Next morning Brummy was decidedly frivolous.  At any other time Swampy
would have put it down to a "touch o' the sun," but now he felt a
growing conviction that Brummy knew what he'd been up to the last
three nights, and the more he thought of it the more it pained
him--till at last he could stand it no longer.

"Look here, Brummy," he said frankly, "where the hell do you keep
that flamin' stuff o' yourn?  I been tryin' to git at it ever since we
left West-o'-Sunday."

"I know you have, Swampy," said Brummy, affectionately--as if he
considered that Swampy had done his best in the interests of mateship.

"I _knowed_ yer knowed!" exclaimed Swampy, triumphantly.  "But
where the blazes did yer put it?"

"Under _your_ head, Swampy, old man," said Brummy, cheerfully.

Swampy was hurt now.  He commented in the language that used to be
used by the bullock-punchers of the good days as they pranced up and
down by their teams and lammed into the bullocks with saplings and
crow-bars, and called on them to lift a heavy load out of a bog in the
bed of a muddy creek.

"Never mind, Swampy!" said Brummy, soothingly, as his mate paused
and tried to remember worse oaths.  "It wasn't your fault."
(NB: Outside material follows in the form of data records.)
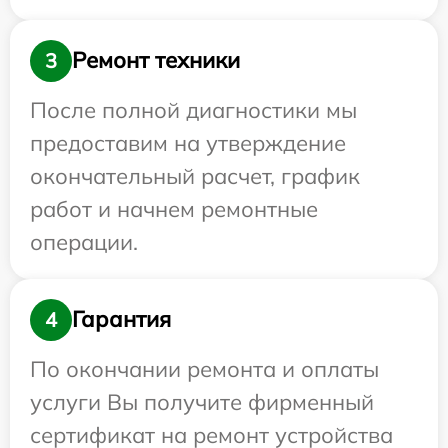
Ремонт техники
3
После полной диагностики мы
предоставим на утверждение
окончательный расчет, график
работ и начнем ремонтные
операции.
Гарантия
4
По окончании ремонта и оплаты
услуги Вы получите фирменный
сертификат на ремонт устройства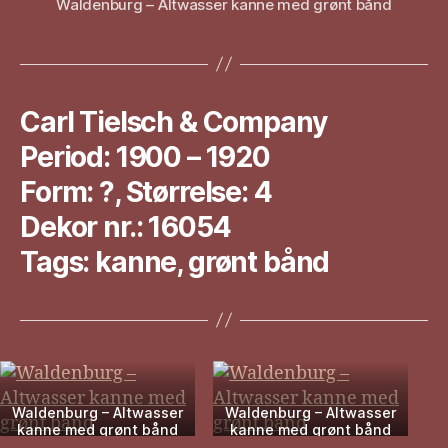
Waldenburg – Altwasser kanne med grønt bånd
Carl Tielsch & Company
Period: 1900 – 1920
Form: ?, Størrelse: 4
Dekor nr.: 16054
Tags: kanne, grønt bånd
Waldenburg – Altwasser
Waldenburg – Altwasser
kanne med grønt bånd
kanne med grønt bånd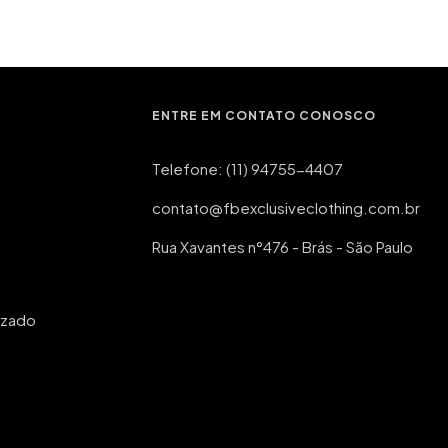
ENTRE EM CONTATO CONOSCO
Telefone: (11) 94755-4407
contato@fbexclusiveclothing.com.br
Rua Xavantes n°476 - Brás - São Paulo
izado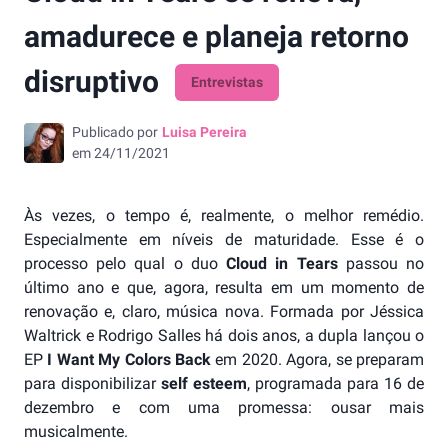
amadurece e planeja retorno
disruptivo
Entrevistas
Publicado por
Luisa Pereira
em
24/11/2021
Às vezes, o tempo é, realmente, o melhor remédio.
Especialmente em níveis de maturidade. Esse é o
processo pelo qual o duo
Cloud in Tears
passou no
último ano e que, agora, resulta em um momento de
renovação e, claro, música nova. Formada por Jéssica
Waltrick e Rodrigo Salles há dois anos, a dupla lançou o
EP
I Want My Colors Back
em 2020. Agora, se preparam
para disponibilizar
self esteem
, programada para 16 de
dezembro e com uma promessa: ousar mais
musicalmente.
But they parted at Bourke.  Swampy had allers acted straight
ter Brummy--share 'n' share alike.  He'd do as much for a mate as any
other man, an' put up with as much from a mate.  He had put up with a
lot from Brummy: he'd picked him up on the track and learned him all
he knowed; Brummy would have starved many a time if it hadn't been
for Swampy; Swampy had learned him how to "battle."  He'd stick to
Brummy yet, but he couldn't stand ingratitude.  He hated low cunnin'
an' suspicion, and when a gory mate got suspicious of his own old
mate and wouldn't trust him, an' took to plantin' his crimson
money--it was time to leave him.



A SKETCH OF MATESHIP


Bill and Jim, professional shearers, were coming into Bourke from the
Queensland side.  They were horsemen and had two packhorses.  At the
last camp before Bourke Jim's packhorse got disgusted and home-sick
during the night and started back for the place where he was foaled.
Jim was little more than a new-chum jackaroo; he was no bushman and
generally got lost when he went down the next gully.  Bill was a
bushman, so it was decided that he should go back to look for the
horse.

Now Bill was going to sell his packhorse, a well-bred mare, in Bourke,
and he was anxious to get her into the yards before the horse sales
were over; this was to be the last day of the sales.  Jim was the best
"barracker" of the two; he had great imagination; he was a very
entertaining story-teller and conversationalist in social life, and a
glib and a most impressive liar in business, so it was decided that he
should hurry on into Bourke with the mare and sell her for Bill.
Seven pounds, reserve.

Next day Bill turned up with the missing horse and saw Jim standing
against a veranda-post of the Carriers' Arms, with his hat down over
his eyes, and thoughtfully spitting in the dust.  Bill rode over to
him.

"'Ullo, Jim."

"'Ullo, Bill.  I see you got him."

"Yes, I got him."

Pause.

"Where'd yer find him?"

"'Bout ten mile back.  Near Ford's Bridge.  He was just feedin'
along."

Pause.  Jim shifted his feet and spat in the dust.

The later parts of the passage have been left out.